PlumeSIM® Offers the Right Response to CBRN

By STEVEN PIKE

The range of potential threats makes chemical, biological, radiological, and nuclear (CBRN) and hazmat response training a challenging business. However, electronic simulation equipment is making significant advances in effectiveness of exercises.

Historically, CBRN response training has involved trainees carrying real detection instruments, searching for small quantities of simulants and, in the case of training for nuclear hazards, responding to handwritten signs showing the level of radiation present at a given location. These methods have, of course, been useful in training responders to deal with CBRN threats; but compared to the options available today, they are severely limited.

For example, using real detectors in training temporarily takes equipment out of service. Worse still, this poses the risk of the equipment being damaged and decommissioned for a far longer time while it is repaired, recalibrated, or replaced. There are also personal risks to trainees during exercises that involve simulants of hazardous substances, since even small quantities of this material can pose a real health hazard. Also, using handwritten signs as indicators of contamination is of little benefit since it does not allow trainees to develop any understanding of how to handle and use detection instruments or how to interpret the readings the instruments provide. In contrast, the use of simulation equipment has recently provided a much-needed upgrade to CBRN response training and is currently enabling the delivery of a highly efficient, flexible, and cost-effective service.

Today’s state-of-the-art electronic simulation equipment makes response training more lifelike, unpredictable, and stretching. For example, in hazmat training, Argon Electronics’ HAPSIM-P probe replaces the cobra-head probe on Hapsite Smart GC/MS and allows you to “detect” chemicals, which you can place in strategic locations. An advantage of using HAPSIM-P is that a wide range of compounds can be simulated easily without contaminating the Hapsite Smart or without having to use any carrier gas, standard, or nonevaporal getter pump.

(1) Photo courtesy of Argon Electronics.
(1) Photo courtesy of Argon Electronics.

Some highly challenging simulation exercises using state-of-the-art electronic simulation equipment are now taking place in the United Kingdom (UK). In what was understood to be the first UK event of its kind on such a scale, Argon Electronics provided the Lancashire Fire Service with the capability to safely simulate the release of a radiological hazard. The scenario involved the simulated crash of an aircraft following a terrorist hijack and the release of a radioactive material at the site. Firefighters were greeted by the tail section of an aircraft that had crushed a car with passengers inside. Billowing black smoke led to the main body of the aircraft, realistically manned by “injured” volunteers who had previously been “contaminated” with safe simulant materials. Other simulation sources were strategically located in the wreckage. Equipped with Argon simulators in place of the real detectors, personnel were able to realistically carry out their roles without risk of harm or damage to themselves, other participants, their equipment, or the environment.

One of the great strengths of simulators is that they offer tremendous flexibility in planning exercises. Instructors can prepare a scenario where the trainees do not know what they will encounter, which is extremely useful because, in a real-life situation, the firefighters responding to an alert do not always know exactly what they are looking for.

Instructors can now manage the detection instrument training of multiple personnel, selecting the parameters for the activation of simulation instruments using the Argon Electronics PlumeSIM®, a CBRN/hazmat response training simulator that provides enhanced flexibility and ease of use in field exercises and tabletop training for counterterrorism, hazmat, or nuclear incidents.

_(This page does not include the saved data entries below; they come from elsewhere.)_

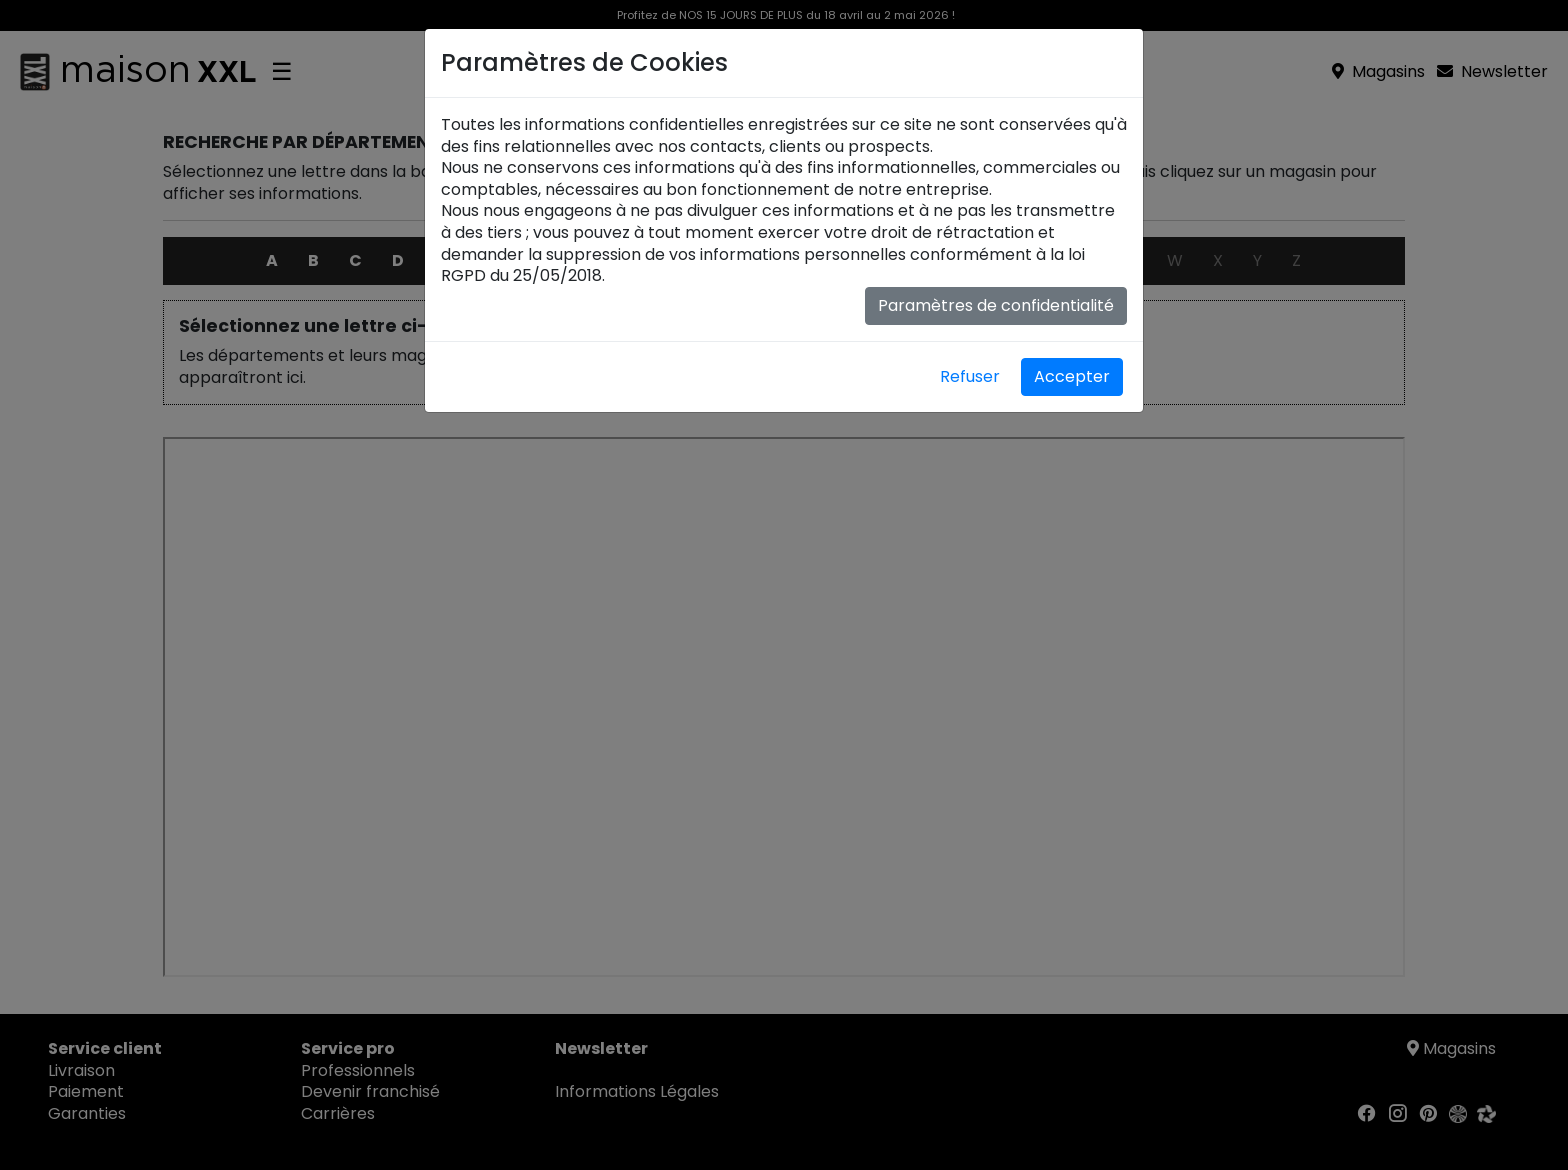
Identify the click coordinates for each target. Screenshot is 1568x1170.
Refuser (970, 376)
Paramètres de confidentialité (996, 305)
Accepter (1072, 376)
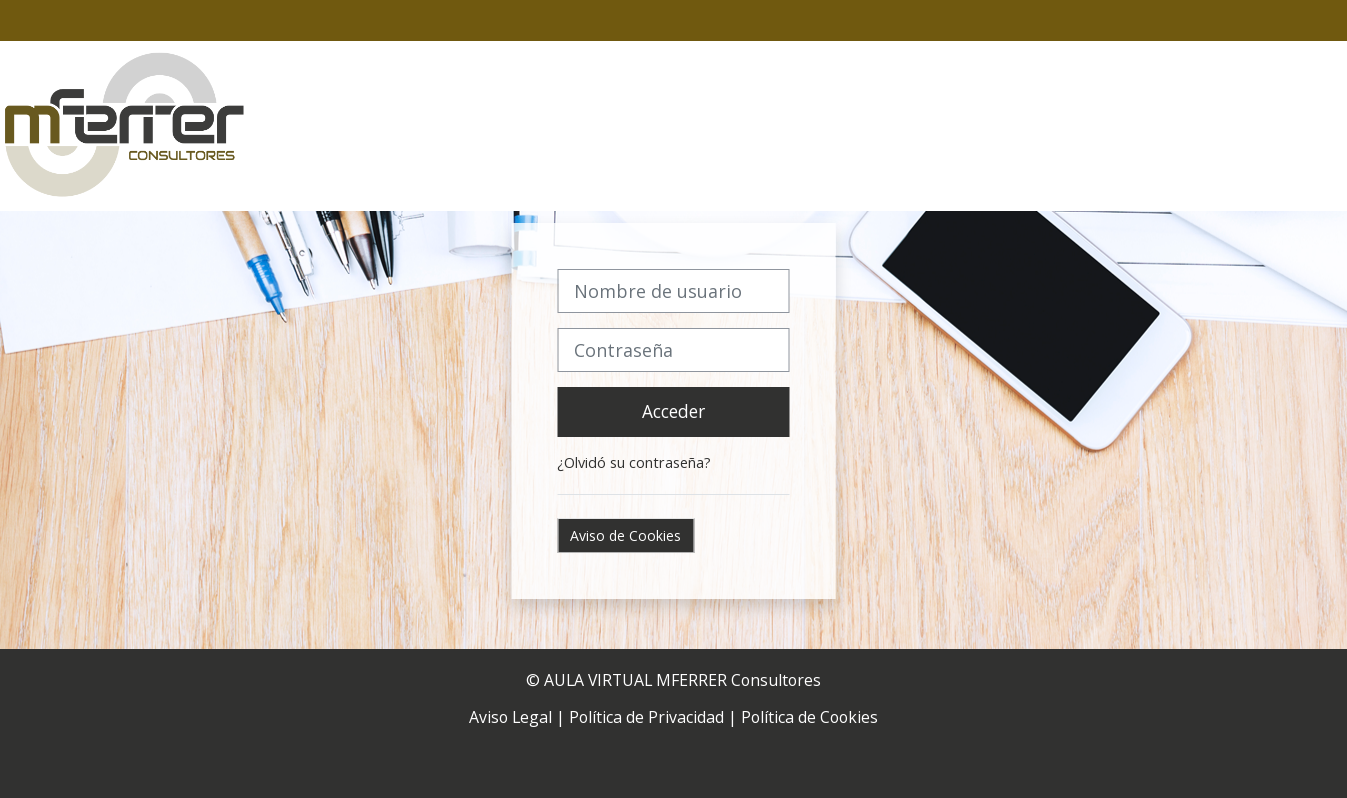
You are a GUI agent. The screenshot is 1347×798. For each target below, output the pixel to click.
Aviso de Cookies (625, 535)
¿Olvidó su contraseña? (634, 462)
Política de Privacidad (646, 717)
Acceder (673, 411)
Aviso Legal (510, 717)
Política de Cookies (809, 717)
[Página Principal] (125, 124)
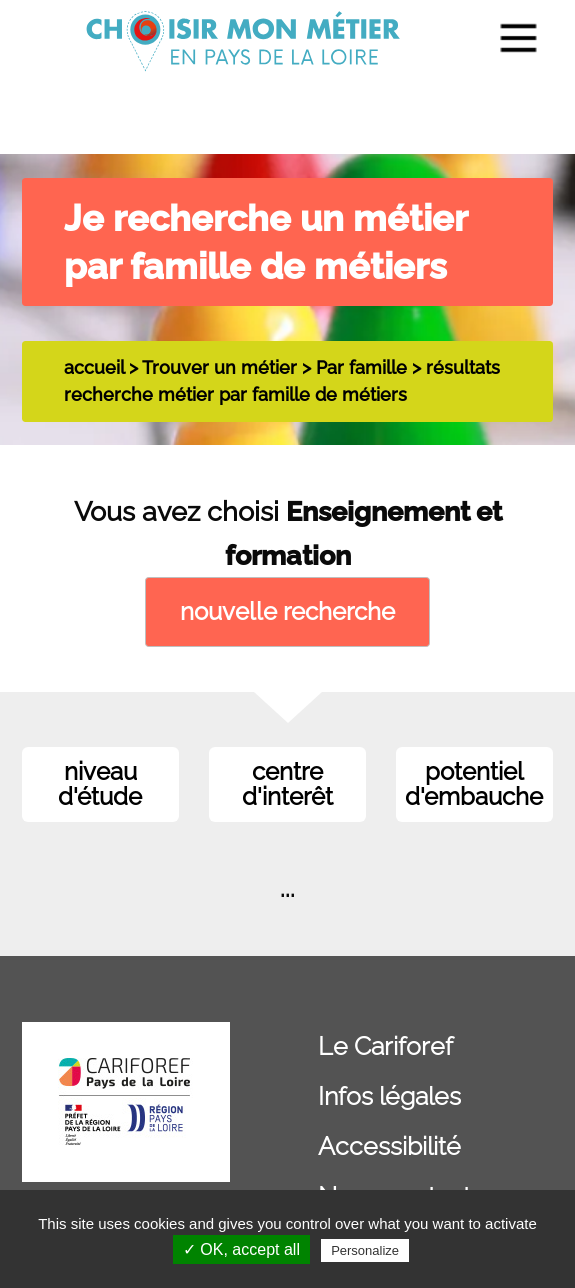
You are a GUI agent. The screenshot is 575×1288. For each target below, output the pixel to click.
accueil (94, 367)
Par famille (361, 367)
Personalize (365, 1250)
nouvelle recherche (287, 611)
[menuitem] (506, 40)
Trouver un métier (219, 367)
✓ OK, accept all (241, 1249)
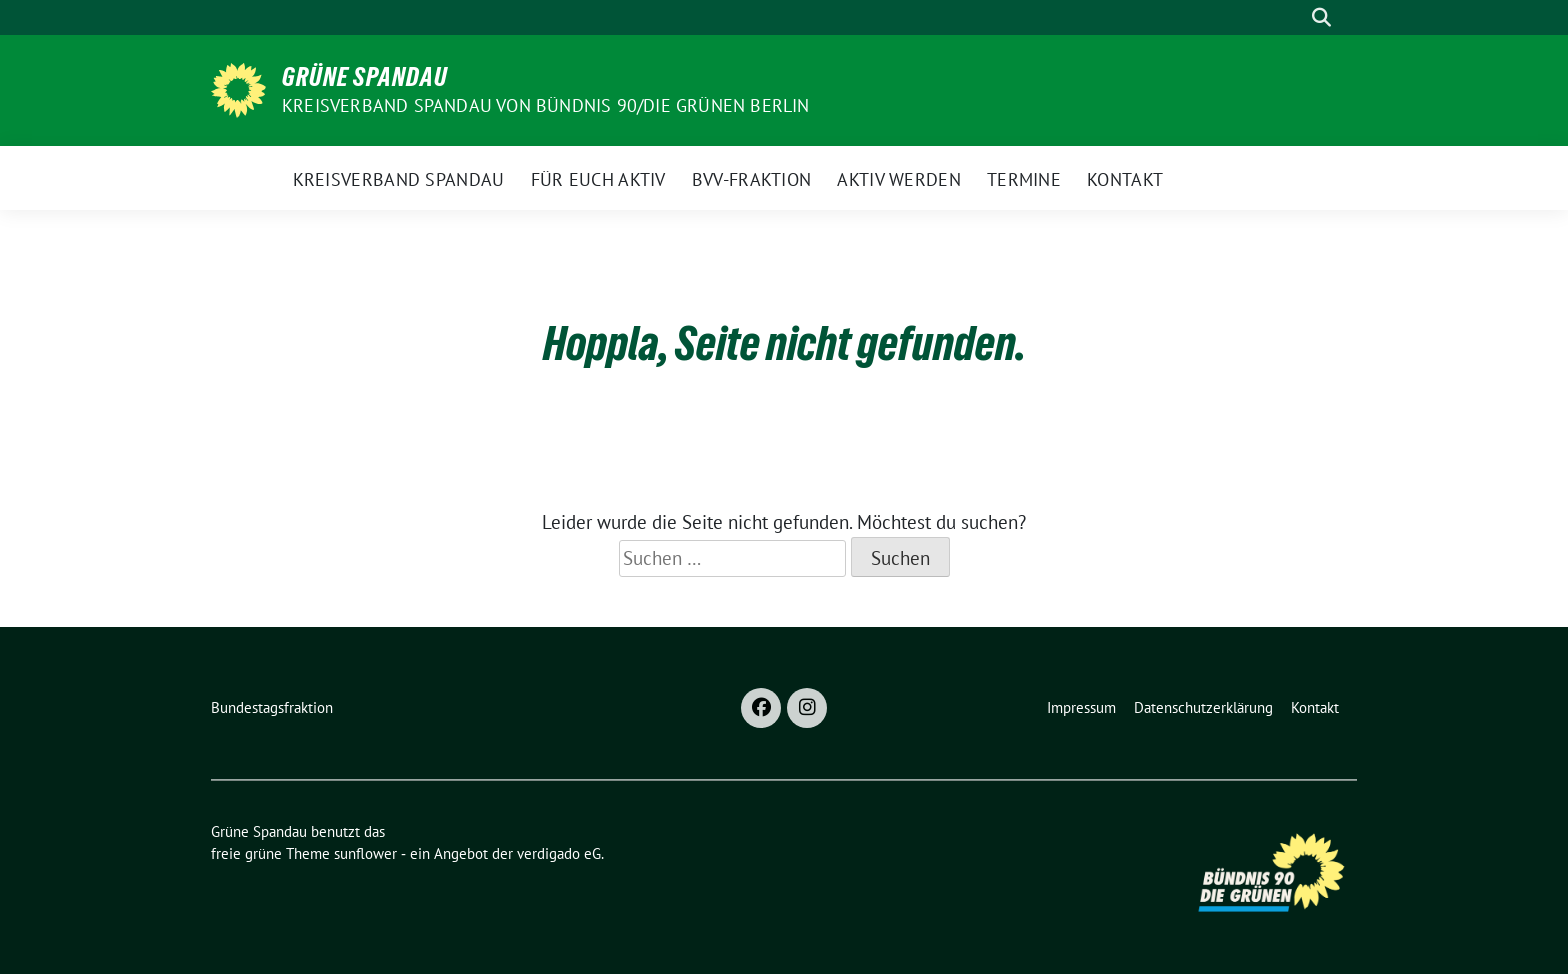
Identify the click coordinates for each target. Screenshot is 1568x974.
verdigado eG (559, 853)
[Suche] (1293, 17)
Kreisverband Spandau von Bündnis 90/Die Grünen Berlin (546, 105)
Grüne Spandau (365, 77)
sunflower (365, 853)
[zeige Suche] (1321, 17)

PlumeSIM® is designed on a Windows platform and allows multiple trainees to be managed and monitored from a computer at a central location. The PlumeSIM® software enables users to plan exercises on a PC or laptop without system hardware, offering a portable simulation system with easy-to-use menus that can be swiftly set up to create a diverse variety of virtual emergency scenarios.

PlumeSIM® enables an instructor to plan a scenario that involves either single or multiple releases of hazardous materials and offers the potential to define a series of release characteristics such as duration, persistence, and deposition for an extensive choice of substances. The instructor setting the training exercise can even define the environmental conditions that would affect the movement and state of the virtual plume during the timespan of the operation.

The challenges are many and various, but CBRN/hazmat response training is improving year by year. With simulation software and a set of detector simulators, a complex training exercise rich with variables can be set up that will challenge the trainees to think and act as they would in a real-life situation.

STEVEN PIKE is the managing director at Argon Electronics (UK) Ltd.